While it may be true Xi’s massive anti-corruption campaign has led to less graft and bribery, Xi’s tough stance has undeniably served his political ambitions by supplying him with a more pliant nexus of elites willing to bend to his will.   China experts say Xi’s campaign is nothing less than a massive purge of opponents, akin to Mao’s Cultural Revolution.  So far, Xi has disciplined dozens of members of the powerful CCP Central Committee, over 1.3 million government officials at high and low levels have been brought down by corruption and disciplinary charges, and an unknown number of those purged have been sent to their deaths or indefinite detention in China’s gulag.

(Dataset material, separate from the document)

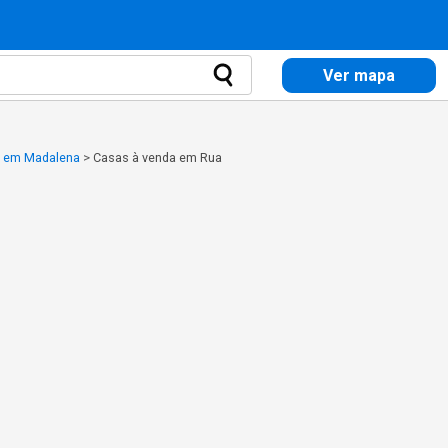
Ver mapa
a em Madalena
>
Casas à venda em Rua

In his bid to consolidate power, Xi has also dispensed of the rules and norms requiring a consensus on policymaking that were introduced by Deng Xiaoping in the late 1970s.  Deng did so for a specific purpose: to prevent the re-emergence of a Maoist-like dictatorship that, in the minds of most Chinese, had disastrous consequences.  Regardless, Xi has made it clear that he has little time for consensus-building; by creating small working groups and committees, mostly led by Xi himself to oversee decisions on economic policy, national security and military reform, he has made himself into China’s ultimate decision-maker.

So far Xi has managed to convince the political elite to grant him a perpetual presidency, in part out of fear for their careers or worse if they were to dissent, and in part because they believe he is the right leader to deliver on economic growth and political reforms to ensure the legitimacy and longevity of the Communist Party.  In short, politicians are banking on Xi’s ability to keeping the party in power.

Given Xi’s rise as a modern-day Mao, we must ponder the implications for the for the rest of Asia.  For the immediate future, we can be sure Xi will not adjust his aspirations for China becoming the regional hegemon.  If there is any doubt about this, one need only refer to his three-and-a-half hour speech in last year’s Communist Party Congress; talking in glowing terms about what he described as China’s ‘New Era’, Xi spelled out a 30-year vision for China which would, he said, provide “a new option for other countries and nations who want to speed up their development.”

In terms of policy, Xi will undoubtedly continue to grow his country’s trade relations with East Asia and push to realize his signature One Belt One Road initiative.  But herein lies the danger: whilst increased trade and investment brings increased economic benefits, we should also be wary of China’s exploiting its economic prowess to influence, cajole and if deemed necessary punish her neighbors in serving its strategic interests.

On the military side of the equation, we can also be sure Xi will continue to oversee the Chinese military’s drive for modernizing its weaponry and an expansion of their presence in the Indo-Pacific region. Xi’s military will persist to develop air force bases, radar facilities and missile shelters on islands in disputed waters of the South China Sea.  And the opening of a naval port in Djibouti is more than likely the beginning of China building a dominant military presence along a large stretch on the East African coast of the Indian Ocean.

Beijing’s propagandists and Xi himself paint a picture of China in its past and present as a benign nation with scant hegemonic ambitions. Yet the Chinese navy and coast guard forays in the East and South China Sea tell us an entirely different story.  Chinese port developments in nations across the entire expanse of the Indian Ocean run counter to the official narrative of a rising hegemon with little appetite for dominance.  And then there is Xi’s saying China has never engaged in colonial conquests which is, in fact, a spurious claim:  over the millennia Chinese dynasties invaded modern Xinjiang, Mongolia and Tibet, culminating in what constitutes modern China.

Like other hegemons, including the United States and Russia, great powers rarely stay confined to their own borders.  Under Xi’s hold over China, we can be sure his vision of a ‘New Era’ will have a very long and substantial impact across Asia and even beyond.